Die Seite befindet sich offenbar noch im Aufbau. Es scheint das Ziel der Nürnberg2.0-Initiative zu sein, jedermann die Möglichkeit zu bieten, über den Kontakt-Button Verdachtsfälle von Rechtsverstößen imm Zusammenhang mit der Islamisierung Deutschlands zu melden. Beim Klick auf die Namen erfährt man den Tatbestand, der der entprechenden Person zur Last gelegt wird. Die juristische Formulierung des Verstoßes gegen deutsches Recht scheint sich noch im Aufbau zu befinden.

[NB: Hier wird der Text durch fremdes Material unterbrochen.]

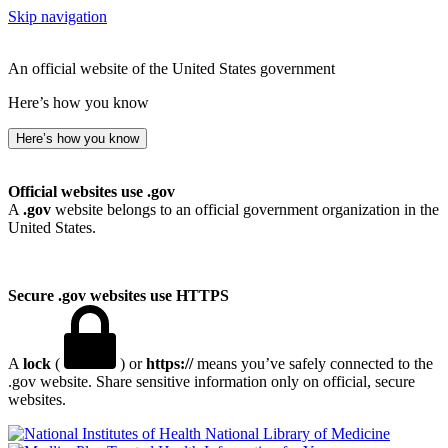
Skip navigation
An official website of the United States government
Here’s how you know
Here’s how you know
Official websites use .gov
A
.gov
website belongs to an official government organization in the
United States.
Secure .gov websites use HTTPS
A
lock
(
) or
https://
means you’ve safely connected to the
.gov website. Share sensitive information only on official, secure
websites.
National Library of Medicine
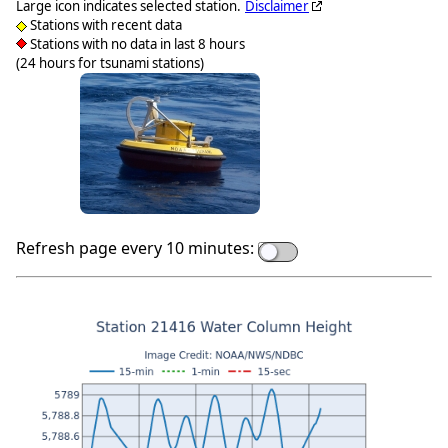
Large icon indicates selected station.
Disclaimer
Stations with recent data
Stations with no data in last 8 hours
(24 hours for tsunami stations)
Refresh page every 10 minutes:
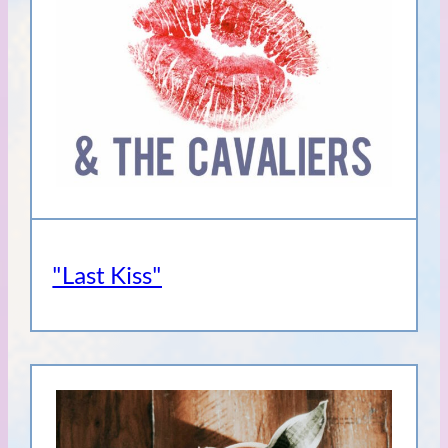
"Last Kiss"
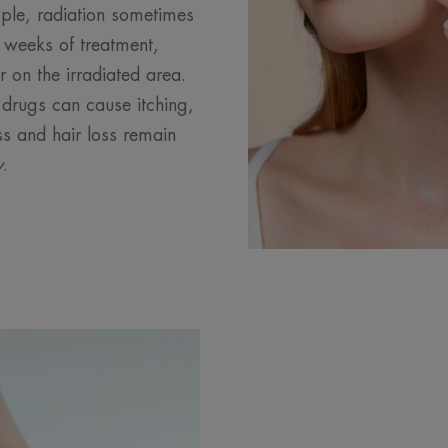
ple, radiation sometimes
o weeks of treatment,
on the irradiated area.
drugs can cause itching,
ss and hair loss remain
y
.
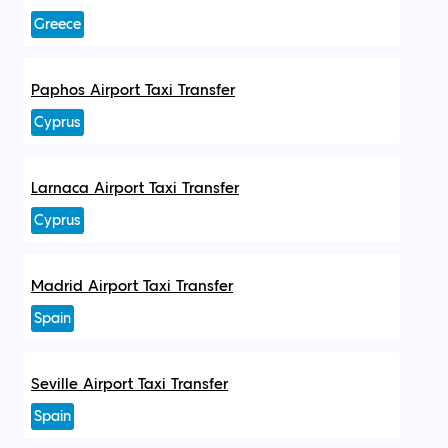
Greece
Paphos Airport Taxi Transfer
Cyprus
Larnaca Airport Taxi Transfer
Cyprus
Madrid Airport Taxi Transfer
Spain
Seville Airport Taxi Transfer
Spain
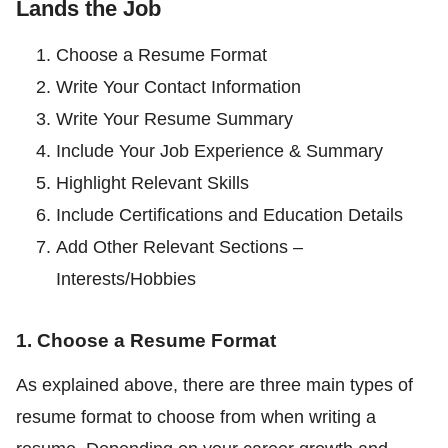
Lands the Job
Choose a Resume Format
Write Your Contact Information
Write Your Resume Summary
Include Your Job Experience & Summary
Highlight Relevant Skills
Include Certifications and Education Details
Add Other Relevant Sections –
Interests/Hobbies
1. Choose a Resume Format
As explained above, there are three main types of
resume format to choose from when writing a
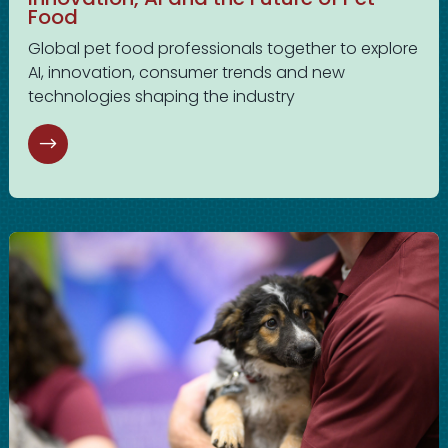
Food
Global pet food professionals together to explore
AI, innovation, consumer trends and new
technologies shaping the industry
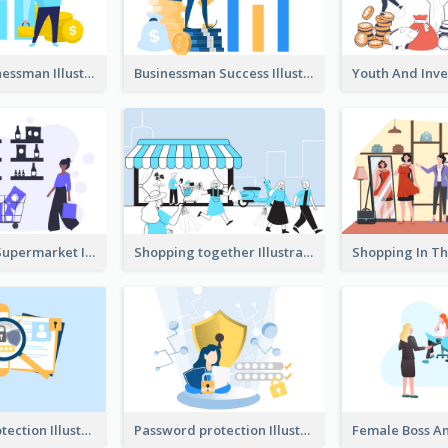
Success Businessman Illustration
Businessman Success Illustration
Shopping In Supermarket Illustration
Shopping together Illustration
Password protection Illustration 2
Password protection Illustration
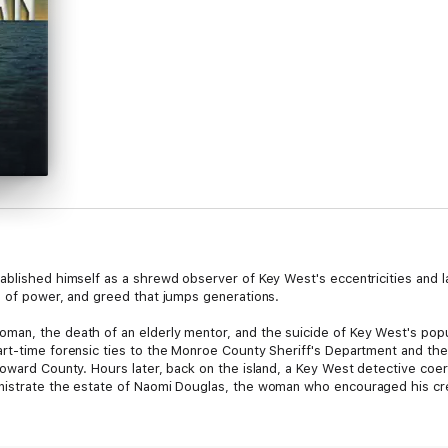
ablished himself as a shrewd observer of Key West's eccentricities and l
s of power, and greed that jumps generations.
an, the death of an elderly mentor, and the suicide of Key West's popul
art-time forensic ties to the Monroe County Sheriff's Department and t
roward County. Hours later, back on the island, a Key West detective c
nistrate the estate of Naomi Douglas, the woman who encouraged his cr
t appears. The police choose not to see crimes. Only Rutledge senses foul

Folgende Namen dort bereits erfasst wurden (unter “Register” der Website)

Politiker:
Akgün, Lale,  Beck, Volker, Cohn-Bendit, Daniel, Edathy, Sebastian, Eskandari-Grünberg, Nargess, Fischer, Joschka, Gabriel, Sigmar, Künast, Renate, Polenz, Ruprecht, Schulz, Franz.

Journalisten und Autoren:
Bax, Daniel, Follath, Erich, Hackensberger, Alfred, Petzold, Andreas, Zielcke, Andreas

Richter und Staatsanwälte:
Jacobs, Sebastian

Wissenschaftler:
Bade, Klaus, Blume, Michael, Krämer, Gudrun, Taam, Abou

Soziologen:
Bude, Heinz, Bühl, Achim, Heitmeyer, Wilhelm

Kirchenvertreter:
Troll, Christian

Künstler:
Akins, Fatih

Linksfaschisten:
Stegemann, Dirk

Lobbyisten:
Mazyek, A. Aiman

Ich erspare mit jeden Kommentar und lasse die Website für sich selbst sprechen. Es wäre aber interessant zu erfahren, was meine Leser von der Idee Nürnberg2.0 halten. Nutzden Sie den Kommentarbereich.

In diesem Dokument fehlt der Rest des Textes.